Leaf rust, caused by Puccinia recondita Roberge ex Desmaz. f. sp. tritici, is an important disease of wheat (Triticum aestivum L.) worldwide. The Lr34 gene is known to confer durable resistance. We evaluated the effect of Lr34 on grain yield and other traits in the absence and presence of leaf rust. ‘Jupateco 73R’ and ‘Jupateco 73S’ (near-isogenic reselections from the Mexican spring wheat cultivar ‘Jupateco 73’ for the presence and absence of Lr34, respectively) and 22 random inbred F6 lines, 11 with and 11 without Lr34 (derived from the cross ‘Jupateco 73R/Jupateco 73S’), were planted in replicated field trials during the 1992–1993 and 1993–1994 seasons in northwestern Mexico. The mean grain yield of Jupateco 73R was 5.9% lower (P < 0.05) than that of Jupateco 73S in protected plots in the 1992–1993 experiment.
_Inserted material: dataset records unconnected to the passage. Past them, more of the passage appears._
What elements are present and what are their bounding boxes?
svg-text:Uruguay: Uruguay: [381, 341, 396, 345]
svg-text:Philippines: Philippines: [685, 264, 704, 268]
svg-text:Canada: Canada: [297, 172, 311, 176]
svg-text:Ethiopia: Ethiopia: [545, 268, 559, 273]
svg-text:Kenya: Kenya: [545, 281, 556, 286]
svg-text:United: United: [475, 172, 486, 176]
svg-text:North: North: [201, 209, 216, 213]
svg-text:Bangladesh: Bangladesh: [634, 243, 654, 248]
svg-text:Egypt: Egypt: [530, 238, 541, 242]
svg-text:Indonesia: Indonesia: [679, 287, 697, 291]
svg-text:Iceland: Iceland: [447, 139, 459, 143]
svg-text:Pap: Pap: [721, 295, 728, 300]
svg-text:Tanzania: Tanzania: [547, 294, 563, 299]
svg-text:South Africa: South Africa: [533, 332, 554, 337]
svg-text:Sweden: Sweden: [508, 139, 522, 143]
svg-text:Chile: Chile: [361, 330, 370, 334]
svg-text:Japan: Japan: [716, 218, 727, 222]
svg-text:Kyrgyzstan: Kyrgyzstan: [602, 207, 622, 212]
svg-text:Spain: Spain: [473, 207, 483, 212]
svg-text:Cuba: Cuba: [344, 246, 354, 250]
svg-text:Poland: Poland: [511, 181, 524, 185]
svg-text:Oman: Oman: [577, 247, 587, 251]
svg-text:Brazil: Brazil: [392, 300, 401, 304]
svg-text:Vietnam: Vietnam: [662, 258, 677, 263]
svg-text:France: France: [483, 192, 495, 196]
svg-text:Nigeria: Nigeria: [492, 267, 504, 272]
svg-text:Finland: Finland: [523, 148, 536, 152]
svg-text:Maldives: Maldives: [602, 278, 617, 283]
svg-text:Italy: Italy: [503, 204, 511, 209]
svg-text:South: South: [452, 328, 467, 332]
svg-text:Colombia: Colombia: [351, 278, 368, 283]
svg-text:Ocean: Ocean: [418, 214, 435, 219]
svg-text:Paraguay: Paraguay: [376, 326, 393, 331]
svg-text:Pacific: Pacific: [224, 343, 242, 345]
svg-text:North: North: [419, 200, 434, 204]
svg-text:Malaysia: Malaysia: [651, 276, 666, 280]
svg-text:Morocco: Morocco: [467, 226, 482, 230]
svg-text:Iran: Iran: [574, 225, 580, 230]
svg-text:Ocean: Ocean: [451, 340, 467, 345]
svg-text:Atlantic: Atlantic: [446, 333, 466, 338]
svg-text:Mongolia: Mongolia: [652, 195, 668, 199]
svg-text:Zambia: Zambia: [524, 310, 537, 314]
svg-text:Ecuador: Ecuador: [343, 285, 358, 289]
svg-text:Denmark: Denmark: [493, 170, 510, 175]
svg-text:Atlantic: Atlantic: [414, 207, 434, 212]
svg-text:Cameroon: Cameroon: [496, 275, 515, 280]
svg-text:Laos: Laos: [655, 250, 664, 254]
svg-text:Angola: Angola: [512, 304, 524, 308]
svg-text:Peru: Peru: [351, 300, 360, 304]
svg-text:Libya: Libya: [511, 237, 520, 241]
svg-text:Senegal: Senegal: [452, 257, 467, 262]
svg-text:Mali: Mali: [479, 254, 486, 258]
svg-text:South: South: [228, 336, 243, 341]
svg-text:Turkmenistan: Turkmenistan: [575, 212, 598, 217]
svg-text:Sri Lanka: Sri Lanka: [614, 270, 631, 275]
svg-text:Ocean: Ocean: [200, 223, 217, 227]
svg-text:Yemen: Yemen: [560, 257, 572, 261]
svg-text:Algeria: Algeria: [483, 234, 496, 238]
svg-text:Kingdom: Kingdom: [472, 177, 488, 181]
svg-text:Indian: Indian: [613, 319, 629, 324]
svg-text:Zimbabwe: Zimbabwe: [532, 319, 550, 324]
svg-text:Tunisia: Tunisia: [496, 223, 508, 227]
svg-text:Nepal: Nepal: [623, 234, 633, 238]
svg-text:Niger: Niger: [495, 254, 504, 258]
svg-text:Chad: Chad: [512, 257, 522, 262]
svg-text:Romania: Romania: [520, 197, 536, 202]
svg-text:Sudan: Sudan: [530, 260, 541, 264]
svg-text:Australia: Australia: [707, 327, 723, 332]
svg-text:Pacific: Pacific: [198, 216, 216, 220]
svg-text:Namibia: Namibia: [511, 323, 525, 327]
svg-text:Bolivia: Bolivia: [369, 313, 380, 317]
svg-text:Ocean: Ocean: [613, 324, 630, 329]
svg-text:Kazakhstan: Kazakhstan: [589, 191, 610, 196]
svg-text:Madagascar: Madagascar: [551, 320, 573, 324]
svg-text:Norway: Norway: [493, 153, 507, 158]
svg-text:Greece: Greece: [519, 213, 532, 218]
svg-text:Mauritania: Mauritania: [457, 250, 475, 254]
Significant reductions (P < 0.05) were also observed for biomass, kernels per spike and kernels m-2. Significant (P < 0.01) reductions of 5% in mean grain yield and 3.7% in mean kernel weight were again evident in one of the two experiments sown during the 1993–1994 season. Comparison of grain yield in protected and non-protected treatments indicated that though leaf rust could significantly (P < 0.01) reduce grain yield by approximately 15% in the presence of Lr34, the reductions in the absence of Lr34 were substantially higher and ranged between 42.5 to 84% depending on planting date and year. Reductions in all other traits were also significantly higher in the absence of Lr34. We conclude that although the presence of Lr34, which is linked with leaf tip necrosis of adult plants, may carry a slight yield penalty in some disease free environments, its use in leaf rust prone areas could provide substantial protection to grain yield and other traits.